* Exercise goal
Pictures stay out of the copy. Transcribe exactly, and only, the line with "Thymus et stress : comprendre leur" through the last line of the entries below.

* Excerpted data
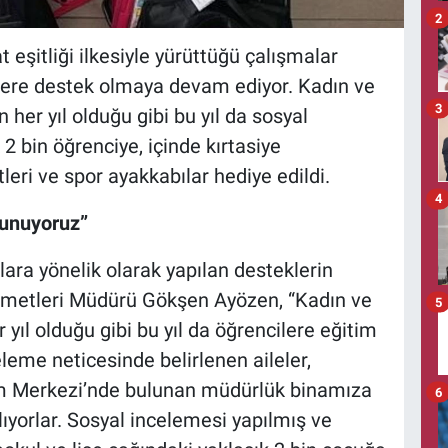
2
 eşitliği ilkesiyle
yürüttüğü çalışmalar
ere destek olmaya devam ediyor. Kadın ve
3
her yıl olduğu gibi bu yıl da sosyal
2 bin öğrenciye, içinde kırtasiye
eri ve spor ayakkabılar hediye edildi.
4
lunuyoruz”
ara yönelik olarak yapılan desteklerin
izmetleri Müdürü Gökşen Ayözen, “Kadın ve
5
yıl olduğu gibi bu yıl da öğrencilere eğitim
eme neticesinde belirlenen aileler,
m Merkezi’nde bulunan müdürlük binamıza
6
ıyorlar. Sosyal incelemesi yapılmış ve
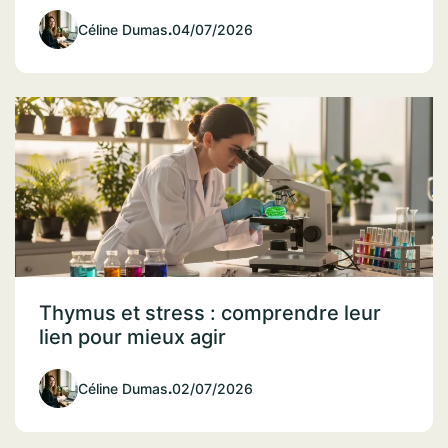
Céline Dumas
.
04/07/2026
Thymus et stress : comprendre leur
lien pour mieux agir
Céline Dumas
.
02/07/2026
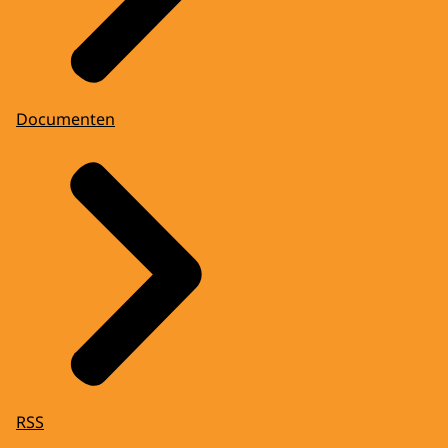
Documenten
RSS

* Result
Thymus et stress : comprendre leur
lien pour mieux agir
Céline Dumas
.
02/07/2026
Documenten
RSS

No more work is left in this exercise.